--- Data extract Enclosed Below ---

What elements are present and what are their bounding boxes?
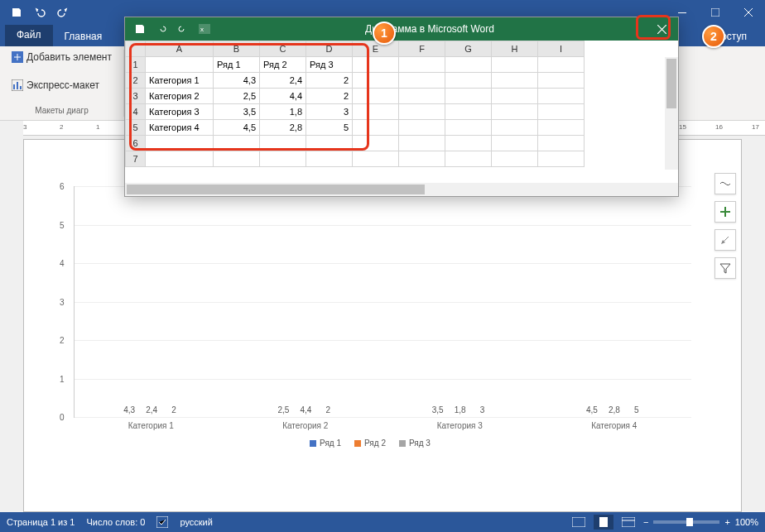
row-header[interactable]: 4	[126, 104, 146, 120]
view-read-icon[interactable]	[569, 515, 589, 530]
cell[interactable]	[445, 120, 492, 136]
cell[interactable]	[214, 151, 260, 167]
tab-home[interactable]: Главная	[53, 26, 114, 46]
cell[interactable]: Категория 1	[146, 73, 214, 89]
cell[interactable]	[146, 57, 214, 73]
cell[interactable]	[445, 73, 492, 89]
excel-close-button[interactable]	[645, 17, 678, 41]
cell[interactable]	[538, 120, 585, 136]
view-web-icon[interactable]	[618, 515, 638, 530]
word-close-icon[interactable]	[732, 0, 765, 25]
cell[interactable]: 4,4	[260, 89, 306, 104]
excel-vscrollbar[interactable]	[665, 57, 678, 170]
cell[interactable]: 2,4	[260, 73, 306, 89]
cell[interactable]	[353, 120, 399, 136]
col-header[interactable]: E	[353, 41, 399, 57]
redo-icon[interactable]	[51, 2, 75, 23]
cell[interactable]: 3	[306, 104, 353, 120]
cell[interactable]: 2	[306, 89, 353, 104]
row-header[interactable]: 6	[126, 136, 146, 151]
cell[interactable]	[492, 136, 538, 151]
undo-icon[interactable]	[28, 2, 51, 23]
excel-hscrollbar[interactable]	[125, 183, 678, 196]
cell[interactable]	[306, 151, 353, 167]
row-header[interactable]: 2	[126, 73, 146, 89]
cell[interactable]: Категория 2	[146, 89, 214, 104]
status-page[interactable]: Страница 1 из 1	[7, 517, 75, 527]
legend-item[interactable]: Ряд 3	[399, 439, 431, 448]
cell[interactable]	[353, 151, 399, 167]
zoom-value[interactable]: 100%	[735, 517, 758, 527]
cell[interactable]: Категория 3	[146, 104, 214, 120]
legend-item[interactable]: Ряд 1	[310, 439, 341, 448]
cell[interactable]	[538, 57, 585, 73]
cell[interactable]	[353, 57, 399, 73]
cell[interactable]	[353, 73, 399, 89]
status-wordcount[interactable]: Число слов: 0	[86, 517, 145, 527]
word-maximize-icon[interactable]	[699, 0, 732, 25]
col-header[interactable]: D	[306, 41, 353, 57]
chart-layout-options-icon[interactable]	[714, 173, 736, 194]
cell[interactable]	[353, 104, 399, 120]
cell[interactable]	[260, 151, 306, 167]
row-header[interactable]: 3	[126, 89, 146, 104]
cell[interactable]	[492, 73, 538, 89]
cell[interactable]	[538, 73, 585, 89]
chart-styles-brush-icon[interactable]	[714, 229, 736, 251]
cell[interactable]	[306, 136, 353, 151]
cell[interactable]	[492, 57, 538, 73]
status-language[interactable]: русский	[180, 517, 212, 527]
cell[interactable]	[399, 120, 445, 136]
cell[interactable]	[445, 151, 492, 167]
chart-filter-funnel-icon[interactable]	[714, 257, 736, 279]
col-header[interactable]: I	[538, 41, 585, 57]
cell[interactable]	[492, 104, 538, 120]
tab-file[interactable]: Файл	[5, 25, 53, 46]
cell[interactable]	[445, 57, 492, 73]
col-header[interactable]: B	[214, 41, 260, 57]
chart-plot-area[interactable]: 01234564,32,422,54,423,51,834,52,85	[74, 186, 691, 418]
cell[interactable]	[146, 151, 214, 167]
cell[interactable]	[399, 136, 445, 151]
col-header[interactable]: A	[146, 41, 214, 57]
cell[interactable]	[445, 136, 492, 151]
excel-edit-in-excel-icon[interactable]: x	[195, 19, 214, 39]
cell[interactable]: 1,8	[260, 104, 306, 120]
cell[interactable]	[214, 136, 260, 151]
excel-save-icon[interactable]	[130, 19, 150, 39]
cell[interactable]: 4,3	[214, 73, 260, 89]
cell[interactable]	[399, 89, 445, 104]
cell[interactable]	[538, 136, 585, 151]
cell[interactable]	[538, 151, 585, 167]
cell[interactable]: Категория 4	[146, 120, 214, 136]
cell[interactable]	[399, 57, 445, 73]
excel-undo-icon[interactable]	[152, 19, 171, 39]
status-proofing-icon[interactable]	[156, 516, 168, 528]
chart-elements-plus-icon[interactable]	[714, 201, 736, 223]
chart-object[interactable]: Название диаграммы 01234564,32,422,54,42…	[49, 165, 691, 486]
view-print-icon[interactable]	[594, 515, 613, 530]
cell[interactable]	[538, 104, 585, 120]
cell[interactable]: 2	[306, 73, 353, 89]
cell[interactable]	[399, 73, 445, 89]
zoom-out-icon[interactable]: −	[643, 517, 648, 527]
cell[interactable]	[399, 151, 445, 167]
cell[interactable]	[353, 89, 399, 104]
cell[interactable]: 3,5	[214, 104, 260, 120]
col-header[interactable]: H	[492, 41, 538, 57]
cell[interactable]	[538, 89, 585, 104]
cell[interactable]: 2,8	[260, 120, 306, 136]
legend-item[interactable]: Ряд 2	[354, 439, 386, 448]
cell[interactable]: 5	[306, 120, 353, 136]
cell[interactable]	[399, 104, 445, 120]
col-header[interactable]: F	[399, 41, 445, 57]
cell[interactable]	[492, 120, 538, 136]
cell[interactable]	[492, 151, 538, 167]
zoom-slider[interactable]	[653, 520, 719, 524]
cell[interactable]: Ряд 2	[260, 57, 306, 73]
save-icon[interactable]	[5, 2, 28, 23]
excel-redo-icon[interactable]	[173, 19, 193, 39]
cell[interactable]	[260, 136, 306, 151]
row-header[interactable]: 5	[126, 120, 146, 136]
col-header[interactable]: C	[260, 41, 306, 57]
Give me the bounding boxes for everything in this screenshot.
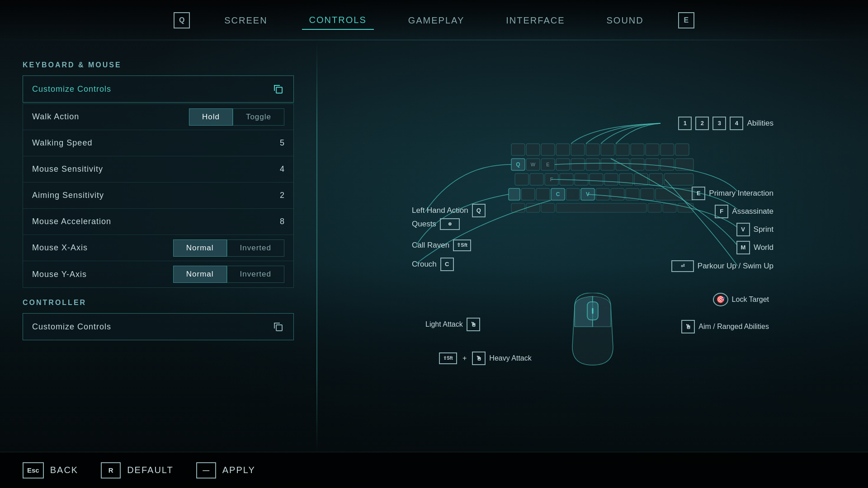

--- End of Enclosed Data extract ---

* _Your task_: For the string "status", give the number of lines in the records that contain it and nothing besides.

* _Task answer_: 4